Monetary Policy decision came in as expected, with the central bank vowing to keeping rates unchanged, citing potential room for future easing, given that real interest rates are projected to remain positive over the next 12 months.
CPI for January was reported at 28.34%YoY, largely on account of positive energy and food price adjustments during the month.
Pakistan’s foreign exchange reserves declined by US$55 million to US$8.22 billion. PKR continued to strengthen against the greenback, ending the week at PKR279.41/USD.
Motor Gasoline and Diesel prices were raised, attributed to higher shipping premiums due to increased risks associated with conflict in the Middle East.
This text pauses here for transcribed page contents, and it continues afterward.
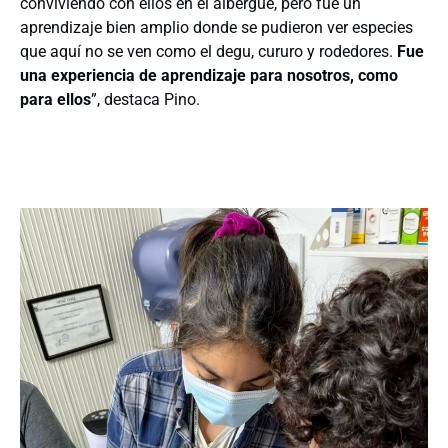
conviviendo con ellos en el albergue, pero fue un
aprendizaje bien amplio donde se pudieron ver especies
que aquí no se ven como el degu, cururo y rodedores.
Fue
una experiencia de aprendizaje para nosotros, como
para ellos
”, destaca Pino.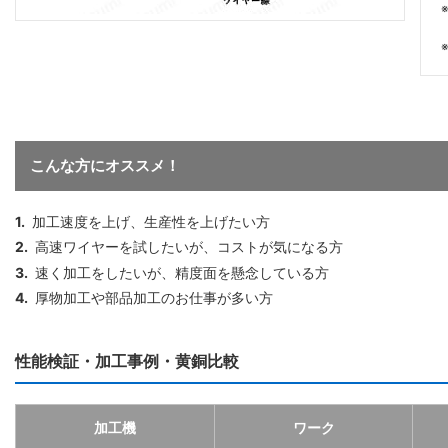
こんな方にオススメ！
1.
加工速度を上げ、生産性を上げたい方
2.
高速ワイヤーを試したいが、コストが気になる方
3.
速く加工をしたいが、精度面を懸念している方
4.
厚物加工や部品加工のお仕事が多い方
性能検証・加工事例・黄銅比較
加工機
ワーク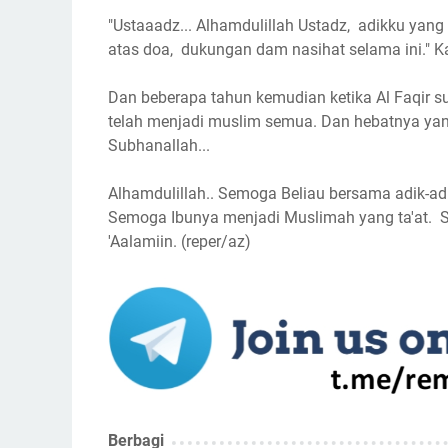
"Ustaaadz... Alhamdulillah Ustadz, adikku yang
atas doa, dukungan dam nasihat selama ini." Ka
Dan beberapa tahun kemudian ketika Al Faqir su
telah menjadi muslim semua. Dan hebatnya yan
Subhanallah...
Alhamdulillah.. Semoga Beliau bersama adik-ad
Semoga Ibunya menjadi Muslimah yang ta'at. 
'Aalamiin. (reper/az)
Berbagi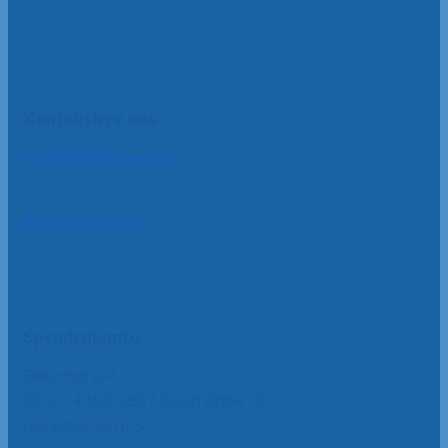
Kontaktiere uns
info@birkenhofev.com
06552 9919542
Spendenkonto
Birkenhof e.V.
DE 20 4306 0967 6028 8886 00
GENODEM1GLS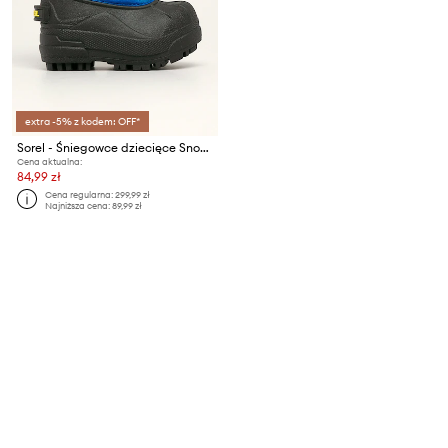
extra -5% z kodem: OFF*
Sorel - Śniegowce dziecięce Snow Commander
Cena aktualna:
84,99 zł
Cena regularna:
299,99 zł
Najniższa cena:
89,99 zł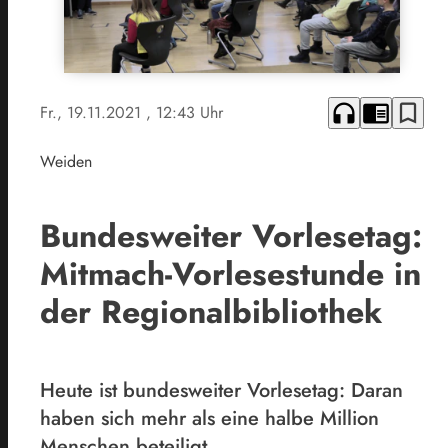
headphones
chrome_reader_mode
bookmark_border
Fr., 19.11.2021
, 12:43 Uhr
Weiden
Bundesweiter Vorlesetag:
Mitmach-Vorlesestunde in
der Regionalbibliothek
Heute ist bundesweiter Vorlesetag: Daran
haben sich mehr als eine halbe Million
Menschen beteiligt.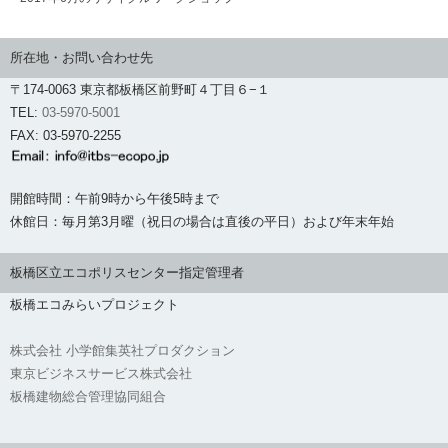
所在地・お問い合わせ先
〒174-0063 東京都板橋区前野町４丁目６−１
TEL:
03-5970-5001
FAX: 03-5970-2255
開館時間：午前9時から午後5時まで
休館日：毎月第3月曜（祝日の場合は直後の平日）および年末年始
板橋区立エコポリスセンター指定管理者
板橋エコみらいプロジェクト
株式会社 小学館集英社プロダクション
東京ビジネスサービス株式会社
板橋建物総合管理協同組合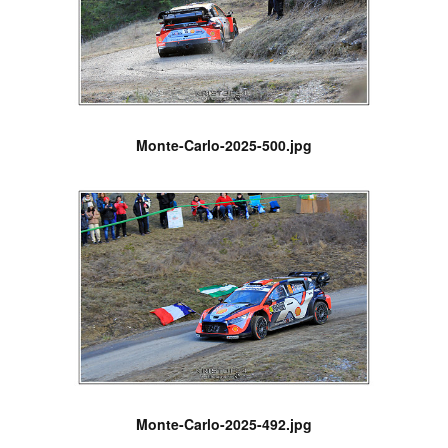
Monte-Carlo-2025-500.jpg
Monte-Carlo-2025-492.jpg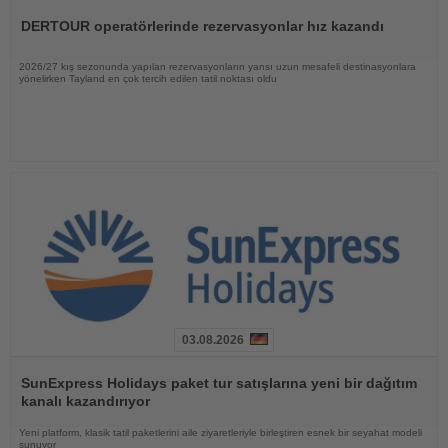
Oku
DERTOUR operatörlerinde rezervasyonlar hız kazandı
2026/27 kış sezonunda yapılan rezervasyonların yarısı uzun mesafeli destinasyonlara
yönelirken Tayland en çok tercih edilen tatil noktası oldu
03.08.2026
Haberi
Oku
SunExpress Holidays paket tur satışlarına yeni bir dağıtım
kanalı kazandırıyor
Yeni platform, klasik tatil paketlerini aile ziyaretleriyle birleştiren esnek bir seyahat modeli
sunuyor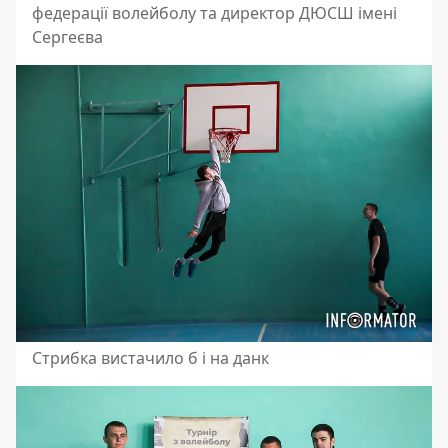
федерації волейболу та директор ДЮСШ імені
Сергеєва
Стрибка вистачило б і на данк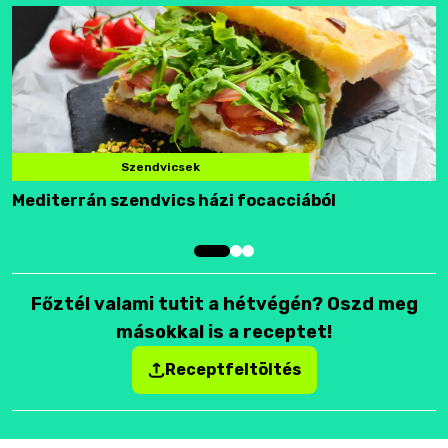
Szendvicsek
Mediterrán szendvics házi focacciából
F
Főztél valami tutit a hétvégén? Oszd meg
másokkal is a receptet!
Receptfeltöltés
Average trading volumes declined by 25%WoW to 312.8 million shares, from 415.8 million shares traded a week ago. The benchmark index lost 810 points during the week, depicting a 1.27%WoW decrease.
Other major news flows during the week were: 1) Pakistan asking China to rollover US$2 billion debt, 2) six-month budget deficit rising to 2.3% of GDP, 3) IMF lowering Pakistan’s GDP growth projection to 2% for current fiscal year, 4) persisting inflation challenges, and 5) rising Kibor.
Sector-wise, Exchange traded funds and Transport were amongst the top performers, whereas Automobile parts & Accessories, Chemical and OMC were amongst the worst performers.
While major net selling of US$9.7 million was recorded by Foreigner, Insurance companies absorbed most of the selling with a net buy of US$7.0 million.
Top performing scrips during the week were: MTL, OGDC, UNITY, MCB, and AKBL, while laggards included: YOUW, PTC, COLG, KEL, and PGLC.
Next week will be overshadowed by elections, and market participation is expected to remain subdued.
Following the successful completion of the elections, the market is anticipated to gain momentum.
Furthermore, circular debt settlement plan and industrial tariff rationalization plan, if passed through the IMF node, is likely to boost investors’ confidence.
Overall, analysts maintain a bullish outlook on the Banks, E&P, and OMC sectors, anticipating opportunities for potential earnings growth and attractive Dividend Yields.